Photo Credit: TodoDeSevilla.es
Budista Camino del Diamante
Located at Plaza Doctor González Gramage, 7, Budista Camino del Diamante offers guided meditation sessions in an intimate setting, as well as introductory lessons for those interested in learning more about the practice.
Mahamudra Buddhist Center
Located at Calle Castilla, 93, Mahamudra Buddhist Center is one of the larger meditation centers in the city, and it offers a wide variety of lessons, readings, workshops, and other activities to worshippers.
Mandirs are the standard place of worship in Hinduism. Mandirs typically feature a main prayer hall, or mandapa, and a central shrine known as a garbhagriha. Hindus don’t attend regular services in Mandirs but use them for individual worship or social events.

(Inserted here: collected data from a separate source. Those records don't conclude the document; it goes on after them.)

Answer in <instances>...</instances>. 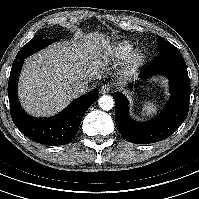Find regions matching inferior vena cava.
Masks as SVG:
<instances>
[{"instance_id": "inferior-vena-cava-1", "label": "inferior vena cava", "mask_w": 199, "mask_h": 199, "mask_svg": "<svg viewBox=\"0 0 199 199\" xmlns=\"http://www.w3.org/2000/svg\"><path fill=\"white\" fill-rule=\"evenodd\" d=\"M89 82L90 81H88V80L77 82L74 85V93L78 95V94H82V93L86 92L88 89Z\"/></svg>"}]
</instances>
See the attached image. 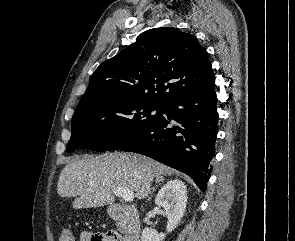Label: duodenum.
<instances>
[{
    "instance_id": "duodenum-1",
    "label": "duodenum",
    "mask_w": 295,
    "mask_h": 241,
    "mask_svg": "<svg viewBox=\"0 0 295 241\" xmlns=\"http://www.w3.org/2000/svg\"><path fill=\"white\" fill-rule=\"evenodd\" d=\"M108 212L111 218L124 221L123 241H139L141 222L135 206L111 204L108 206Z\"/></svg>"
}]
</instances>
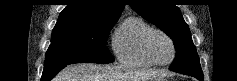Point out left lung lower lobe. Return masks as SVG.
<instances>
[{
	"label": "left lung lower lobe",
	"instance_id": "1",
	"mask_svg": "<svg viewBox=\"0 0 237 81\" xmlns=\"http://www.w3.org/2000/svg\"><path fill=\"white\" fill-rule=\"evenodd\" d=\"M197 78L199 81H204L203 75H190Z\"/></svg>",
	"mask_w": 237,
	"mask_h": 81
}]
</instances>
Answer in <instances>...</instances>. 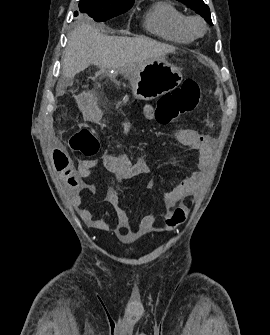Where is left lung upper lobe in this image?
<instances>
[{
    "label": "left lung upper lobe",
    "mask_w": 270,
    "mask_h": 335,
    "mask_svg": "<svg viewBox=\"0 0 270 335\" xmlns=\"http://www.w3.org/2000/svg\"><path fill=\"white\" fill-rule=\"evenodd\" d=\"M178 1L184 3L192 10H195V12L200 14L210 25H213L210 16V9L203 2V0H178Z\"/></svg>",
    "instance_id": "left-lung-upper-lobe-1"
}]
</instances>
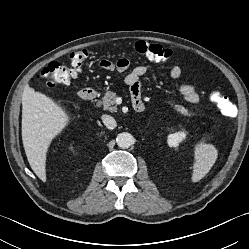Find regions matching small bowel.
Segmentation results:
<instances>
[{
  "mask_svg": "<svg viewBox=\"0 0 249 249\" xmlns=\"http://www.w3.org/2000/svg\"><path fill=\"white\" fill-rule=\"evenodd\" d=\"M129 61L126 58L119 59L116 64L109 60H102L99 66L105 70L117 69L119 72H124L129 68ZM147 72L145 66H137L132 69L126 76V83L130 86L132 98H140L141 95V77ZM182 74V69L179 65H173L170 69V76L173 79H178ZM180 94L185 101L190 104H195L199 101L200 95L194 84H184L179 87Z\"/></svg>",
  "mask_w": 249,
  "mask_h": 249,
  "instance_id": "c3829d8e",
  "label": "small bowel"
}]
</instances>
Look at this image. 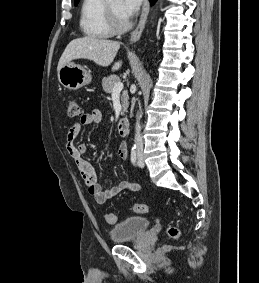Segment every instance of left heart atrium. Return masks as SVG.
I'll list each match as a JSON object with an SVG mask.
<instances>
[{
	"label": "left heart atrium",
	"mask_w": 259,
	"mask_h": 283,
	"mask_svg": "<svg viewBox=\"0 0 259 283\" xmlns=\"http://www.w3.org/2000/svg\"><path fill=\"white\" fill-rule=\"evenodd\" d=\"M142 0H122L121 13L128 19L130 18L141 5Z\"/></svg>",
	"instance_id": "left-heart-atrium-1"
}]
</instances>
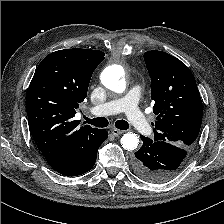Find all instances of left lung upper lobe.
<instances>
[{
  "label": "left lung upper lobe",
  "instance_id": "obj_1",
  "mask_svg": "<svg viewBox=\"0 0 224 224\" xmlns=\"http://www.w3.org/2000/svg\"><path fill=\"white\" fill-rule=\"evenodd\" d=\"M151 78L153 112L157 115L154 140L190 151L199 134L203 107L197 84L189 68L162 51L144 54ZM171 173L174 177L180 171Z\"/></svg>",
  "mask_w": 224,
  "mask_h": 224
}]
</instances>
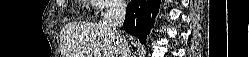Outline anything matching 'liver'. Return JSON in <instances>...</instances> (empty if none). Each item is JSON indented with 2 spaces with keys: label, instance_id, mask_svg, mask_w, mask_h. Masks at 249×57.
<instances>
[{
  "label": "liver",
  "instance_id": "obj_1",
  "mask_svg": "<svg viewBox=\"0 0 249 57\" xmlns=\"http://www.w3.org/2000/svg\"><path fill=\"white\" fill-rule=\"evenodd\" d=\"M61 40L63 57H122L116 37L102 23H69Z\"/></svg>",
  "mask_w": 249,
  "mask_h": 57
}]
</instances>
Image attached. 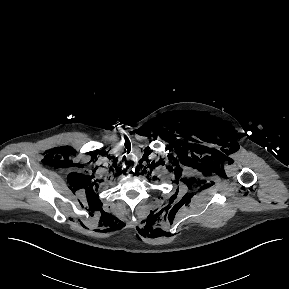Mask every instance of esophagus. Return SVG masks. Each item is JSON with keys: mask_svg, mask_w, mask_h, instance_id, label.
<instances>
[{"mask_svg": "<svg viewBox=\"0 0 289 289\" xmlns=\"http://www.w3.org/2000/svg\"><path fill=\"white\" fill-rule=\"evenodd\" d=\"M132 172H134V169H133V168H132V169H129V170L127 171V173H129V175H131Z\"/></svg>", "mask_w": 289, "mask_h": 289, "instance_id": "1", "label": "esophagus"}]
</instances>
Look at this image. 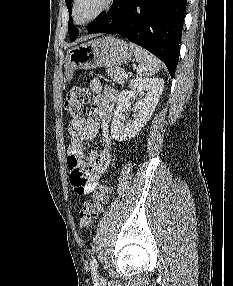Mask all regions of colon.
<instances>
[{"mask_svg": "<svg viewBox=\"0 0 233 286\" xmlns=\"http://www.w3.org/2000/svg\"><path fill=\"white\" fill-rule=\"evenodd\" d=\"M89 91L85 87L75 86L68 91L65 100V109L73 116L79 117L89 101ZM110 183L99 187L94 196L83 202L79 208V224L87 229L103 212L110 195Z\"/></svg>", "mask_w": 233, "mask_h": 286, "instance_id": "obj_1", "label": "colon"}]
</instances>
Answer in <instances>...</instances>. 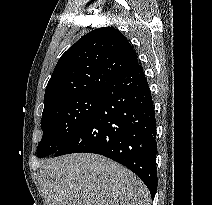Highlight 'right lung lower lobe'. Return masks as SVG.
Masks as SVG:
<instances>
[{"label": "right lung lower lobe", "instance_id": "98d812e1", "mask_svg": "<svg viewBox=\"0 0 212 205\" xmlns=\"http://www.w3.org/2000/svg\"><path fill=\"white\" fill-rule=\"evenodd\" d=\"M156 147L154 105L138 63L101 91L94 111L54 156L87 152L108 157L137 174L154 199Z\"/></svg>", "mask_w": 212, "mask_h": 205}]
</instances>
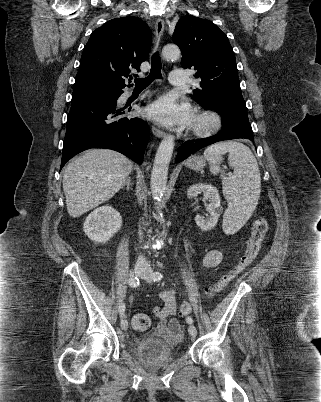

Unfortunately, Seville doesn’t have any mandirs. Spain has a very small Hindu population, which can sometimes make locating a temple difficult. However, there are several mandirs spread across the country, including the Gibraltar Hindu Temple in Gibraltar, Templo Hindu in Málaga, and Jhulelal Mandir in Madrid. Since Seville is a diverse and dynamic city, it can still be worthwhile to run a Google search or look for community-focused groups on Facebook or sites like InterNations — you never know when something new might pop up.
No matter your religious affiliation, you’ll find Seville to be a welcoming and affirming environment to worship in, with plenty of great options. At Verto, we’re excited to have students of all faiths in our semester-abroad programs, and don’t forget that your Student Life Coordinators will always be great resources if you need support in finding a place of worship — or anything else.